The latest tech layoffs would initially seem to point the good labor shift from human staff to AI might already be taking place.
Meta introduced final week in a memo that it plans to put off 10% of its workforce, about 8,000 workers, in addition to scrap plans to rent for six,000 open positions. It’s a part of an effort to “run the corporate extra effectively and to permit us to offset the opposite investments we’re making,” in line with the memo. Microsoft has supplied hundreds of its personal workers a voluntary buyout, the most important the corporate has ever supplied.
Different tech headers, nevertheless, counsel that proper now, AI isn’t saving firms cash on labor; it’s truly costing them greater than the people they at present make use of.
“For my workforce, the price of compute is much past the prices of the workers,” Bryan Catanzaro, vice chairman of utilized deep studying at Nvidia, not too long ago informed Axios.
An MIT research from 2024 backs up Catanzaro’s expertise. Analyzing the technical necessities of AI fashions wanted to carry out jobs at a human stage, researchers discovered that AI automation can be economically viable in solely 23% of roles the place imaginative and prescient is a main a part of the work. Within the remaining 77% of the time, it was cheaper for people to proceed their work.
On different cases, AI has confirmed to be fallible, with one engineer saying an AI agent destroyed his database and community because of what he known as “overuse.”
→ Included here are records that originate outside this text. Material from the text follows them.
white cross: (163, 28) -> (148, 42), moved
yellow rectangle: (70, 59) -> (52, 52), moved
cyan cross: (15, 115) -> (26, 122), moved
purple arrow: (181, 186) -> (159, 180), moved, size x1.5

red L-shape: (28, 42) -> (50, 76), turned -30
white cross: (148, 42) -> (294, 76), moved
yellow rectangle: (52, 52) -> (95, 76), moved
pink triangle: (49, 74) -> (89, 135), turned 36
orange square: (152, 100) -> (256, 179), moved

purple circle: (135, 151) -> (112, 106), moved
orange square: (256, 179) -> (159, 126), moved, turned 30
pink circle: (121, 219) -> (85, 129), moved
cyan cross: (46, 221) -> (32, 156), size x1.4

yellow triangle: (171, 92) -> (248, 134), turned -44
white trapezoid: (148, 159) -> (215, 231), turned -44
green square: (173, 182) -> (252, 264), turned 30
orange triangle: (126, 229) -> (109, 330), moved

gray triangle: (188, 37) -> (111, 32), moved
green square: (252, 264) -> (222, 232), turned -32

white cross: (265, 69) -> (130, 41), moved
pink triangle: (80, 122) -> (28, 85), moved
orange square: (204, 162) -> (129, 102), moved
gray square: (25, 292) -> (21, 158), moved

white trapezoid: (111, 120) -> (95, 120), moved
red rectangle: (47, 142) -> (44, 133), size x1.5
Regardless of no clear proof on AI bettering productiveness and, in line with the Yale Price range Lab, no widespread knowledge to assist the thought of AI displacing jobs, Large Tech corporations have continued to pour cash into AI, saying $740 billion in capital expenditures this yr to date, in line with Morgan Stanley, a 69% enhance from 2025. The magnitude of spending has triggered some firms to rethink their finances altogether.
“I’m again to the drafting board as a result of the finances I assumed I would wish is blown away already,” Uber chief know-how officer Praveen Neppalli Naga informed The Data earlier this month, referring to the rideshare large’s pivot to AI coding instruments, akin to Anthropic’s Claude Code.
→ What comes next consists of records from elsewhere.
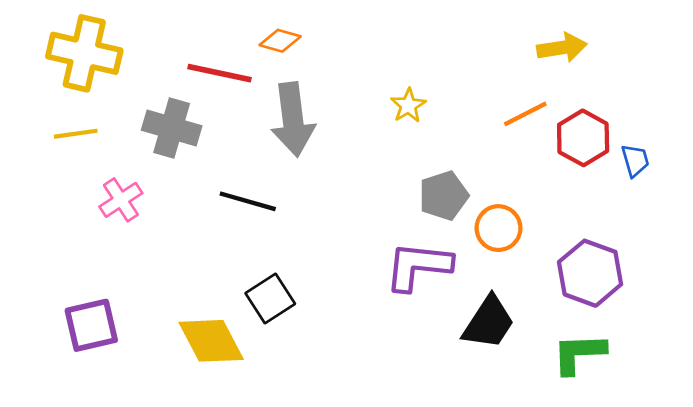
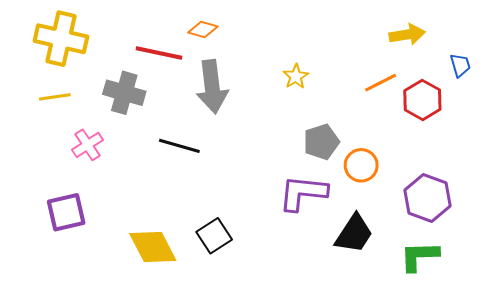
blue trapezoid: (635, 160) -> (460, 65), moved
black square: (270, 299) -> (214, 236), moved
purple square: (91, 325) -> (66, 212), moved

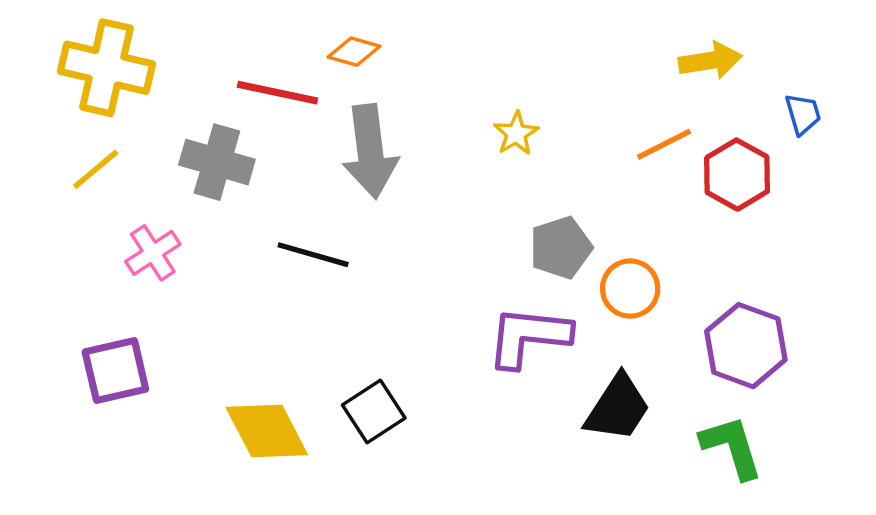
yellow line: (55, 97) -> (96, 169), turned -32
green L-shape: (419, 256) -> (732, 447), turned 75

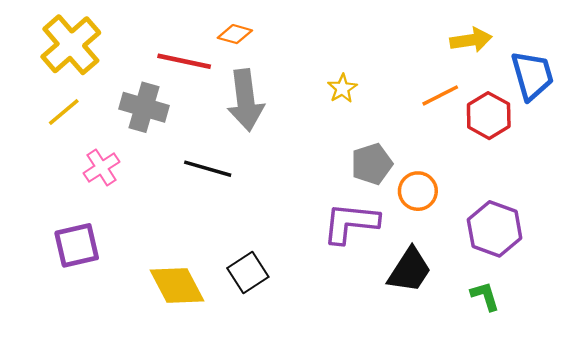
yellow cross: (107, 68) -> (71, 45), turned 36
blue trapezoid: (803, 114) -> (532, 75), size x1.8
green L-shape: (732, 447) -> (485, 296), size x0.7

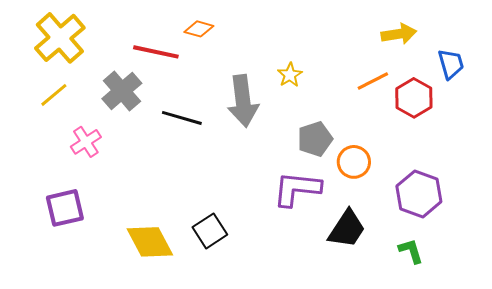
blue trapezoid: (532, 75) -> (451, 64), size x0.7
gray arrow: (246, 100) -> (243, 101), moved
gray cross: (144, 107) -> (122, 91), turned 33
black line: (208, 169) -> (182, 118), moved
This enhance in spending has coincided with extra layoffs within the tech sector. In accordance with knowledge from Layoffs.fyi, there have been greater than 92,000 layoffs in tech in 2026 to date throughout practically 100 firms. The speed of those workforce reductions is already far outpacing final yr, which noticed about 120,000 layoffs over the yr.
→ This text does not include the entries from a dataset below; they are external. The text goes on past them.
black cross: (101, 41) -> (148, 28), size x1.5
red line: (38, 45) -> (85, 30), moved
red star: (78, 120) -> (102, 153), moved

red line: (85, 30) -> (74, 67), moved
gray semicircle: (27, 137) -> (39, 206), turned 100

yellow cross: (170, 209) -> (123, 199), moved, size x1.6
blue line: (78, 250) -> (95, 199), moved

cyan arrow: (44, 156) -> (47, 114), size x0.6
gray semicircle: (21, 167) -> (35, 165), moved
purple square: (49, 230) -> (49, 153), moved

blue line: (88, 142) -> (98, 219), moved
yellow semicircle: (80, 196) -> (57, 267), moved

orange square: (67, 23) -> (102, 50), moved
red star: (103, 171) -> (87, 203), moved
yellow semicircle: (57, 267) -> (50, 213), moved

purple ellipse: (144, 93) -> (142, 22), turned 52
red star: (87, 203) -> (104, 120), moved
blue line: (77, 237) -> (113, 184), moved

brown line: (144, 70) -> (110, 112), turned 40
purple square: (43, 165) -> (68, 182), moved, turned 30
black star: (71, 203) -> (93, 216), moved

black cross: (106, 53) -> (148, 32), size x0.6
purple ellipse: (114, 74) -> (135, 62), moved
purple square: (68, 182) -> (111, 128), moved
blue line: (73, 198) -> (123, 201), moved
The continued AI spending and layoffs, at the same time as human labor stays cheaper, expose a significant discrepancy within the economics of AI, mentioned Keith Lee, an AI and finance professor on the Swiss Institute of Synthetic Intelligence’s Gordon College of Enterprise.
“What we’re seeing is a short-term mismatch,” Lee informed Fortune.
The AI-labor price stability
In accordance with Lee, the price of utilizing AI has remained much less environment friendly than human labor attributable to {hardware} and vitality prices elevating working prices for suppliers. At its present tempo, AI expenditures might attain $5.2 trillion by 2023, with $1.6 trillion from knowledge heart spending and $3.3 trillion from IT tools, in line with McKinsey knowledge. Spending might surge to $7.9 trillion by 2030 at an accelerated tempo. In the meantime, charges for AI software program have elevated by 20% to 37% over the previous yr, spending administration agency Tropic famous in December.
AI firms may additionally be shedding cash because of their flat subscription mannequin, Lee famous, with fastened subscription charges failing to cowl working prices for heavy AI customers.
“In consequence, some corporations are starting to re-evaluate AI not as a transparent cost-saving substitute for labor, however as a complementary software—no less than till the fee construction stabilizes,” he mentioned.
Whereas AI might price greater than human labor right this moment, there might be warning indicators of a tipping level towards AI’s financial viability. For one, Lee indicated, the price of utilizing AI will change into considerably decrease, with performing inference—how AI analyzes knowledge—for a big language mannequin with 1 trillion parameters plummeting by greater than 90% over the following 4 years, in line with a report final month from analyst agency Gartner. AI infrastructure will possible enhance, and mannequin designs and {hardware} provide will observe. AI firms may also possible change how they worth their instruments, switching from a flat subscription to usage-based pricing, Lee predicted.
However the way forward for AI’s financial viability may also rely on if the know-how proves its value. It should show itself dependable, with fewer hallucinations and a lowered want for human oversight, successfully integrating into an organization’s infrastructure, in line with Lee. Federal Reserve knowledge reveals about 18% of firms had adopted AI instruments as of the top of 2025, a 68% progress within the adoption charge since September 2025.
“It’s not nearly AI changing into cheaper than people,” Lee mentioned. “It’s about changing into each cheaper and extra predictable at scale.”